[What to produce]
As you work through the listing below, copy each line exactly and drop the images.

[Task input]
++++++++++++++++++++

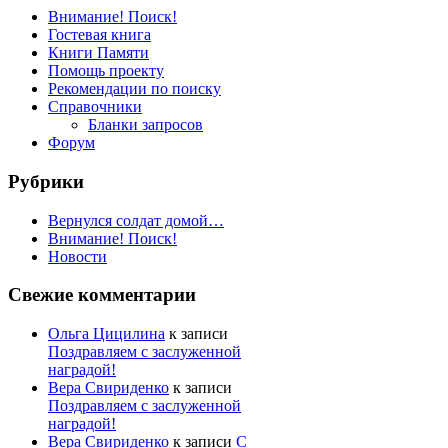
Внимание! Поиск!
Гостевая книга
Книги Памяти
Помощь проекту
Рекомендации по поиску
Справочники
Бланки запросов
Форум
Рубрики
Вернулся солдат домой…
Внимание! Поиск!
Новости
Свежие комментарии
Ольга Цицилина
к записи
Поздравляем с заслуженной
наградой!
Вера Свириденко
к записи
Поздравляем с заслуженной
наградой!
Вера Свириденко
к записи
С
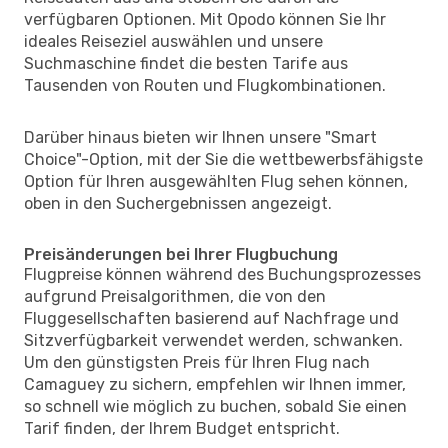
verfügbaren Optionen. Mit Opodo können Sie Ihr
ideales Reiseziel auswählen und unsere
Suchmaschine findet die besten Tarife aus
Tausenden von Routen und Flugkombinationen.
Darüber hinaus bieten wir Ihnen unsere "Smart
Choice"-Option, mit der Sie die wettbewerbsfähigste
Option für Ihren ausgewählten Flug sehen können,
oben in den Suchergebnissen angezeigt.
Preisänderungen bei Ihrer Flugbuchung
Flugpreise können während des Buchungsprozesses
aufgrund Preisalgorithmen, die von den
Fluggesellschaften basierend auf Nachfrage und
Sitzverfügbarkeit verwendet werden, schwanken.
Um den günstigsten Preis für Ihren Flug nach
Camaguey zu sichern, empfehlen wir Ihnen immer,
so schnell wie möglich zu buchen, sobald Sie einen
Tarif finden, der Ihrem Budget entspricht.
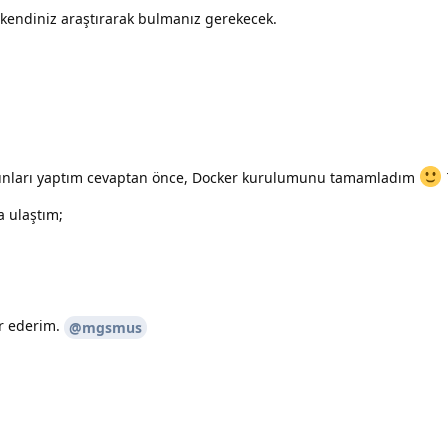
 kendiniz araştırarak bulmanız gerekecek.
 bunları yaptım cevaptan önce, Docker kurulumunu tamamladım
a ulaştım;
ür ederim.
@mgsmus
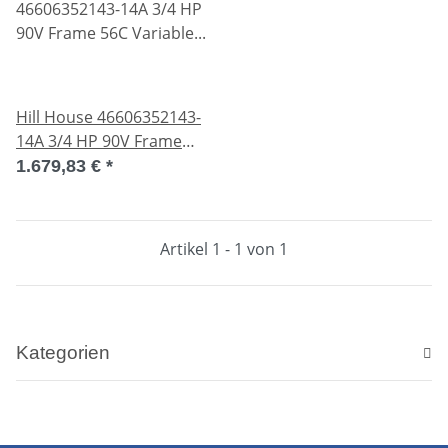
Hill House 46606352143-
14A 3/4 HP 90V Frame
56C Variable Speed DC
1.679,83 €
*
Motor Unused
Artikel 1 - 1 von 1
Kategorien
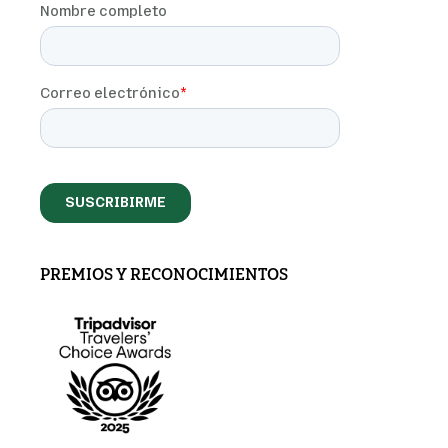
PREMIOS Y RECONOCIMIENTOS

++++++++++++++++++++

[Response to the exercise]
Внимание! Поиск!
Гостевая книга
Книги Памяти
Помощь проекту
Рекомендации по поиску
Справочники
Бланки запросов
Форум
Рубрики
Вернулся солдат домой…
Внимание! Поиск!
Новости
Свежие комментарии
Ольга Цицилина
к записи
Поздравляем с заслуженной
наградой!
Вера Свириденко
к записи
Поздравляем с заслуженной
наградой!
Вера Свириденко
к записи
С
verfügbaren Optionen. Mit Opodo können Sie Ihr
ideales Reiseziel auswählen und unsere
Suchmaschine findet die besten Tarife aus
Tausenden von Routen und Flugkombinationen.
Darüber hinaus bieten wir Ihnen unsere "Smart
Choice"-Option, mit der Sie die wettbewerbsfähigste
Option für Ihren ausgewählten Flug sehen können,
oben in den Suchergebnissen angezeigt.
Preisänderungen bei Ihrer Flugbuchung
Flugpreise können während des Buchungsprozesses
aufgrund Preisalgorithmen, die von den
Fluggesellschaften basierend auf Nachfrage und
Sitzverfügbarkeit verwendet werden, schwanken.
Um den günstigsten Preis für Ihren Flug nach
Camaguey zu sichern, empfehlen wir Ihnen immer,
so schnell wie möglich zu buchen, sobald Sie einen
Tarif finden, der Ihrem Budget entspricht.
 kendiniz araştırarak bulmanız gerekecek.
 bunları yaptım cevaptan önce, Docker kurulumunu tamamladım
a ulaştım;
ür ederim.
@mgsmus
Hill House 46606352143-
14A 3/4 HP 90V Frame
56C Variable Speed DC
1.679,83 €
*
Motor Unused
Artikel 1 - 1 von 1
Kategorien
PREMIOS Y RECONOCIMIENTOS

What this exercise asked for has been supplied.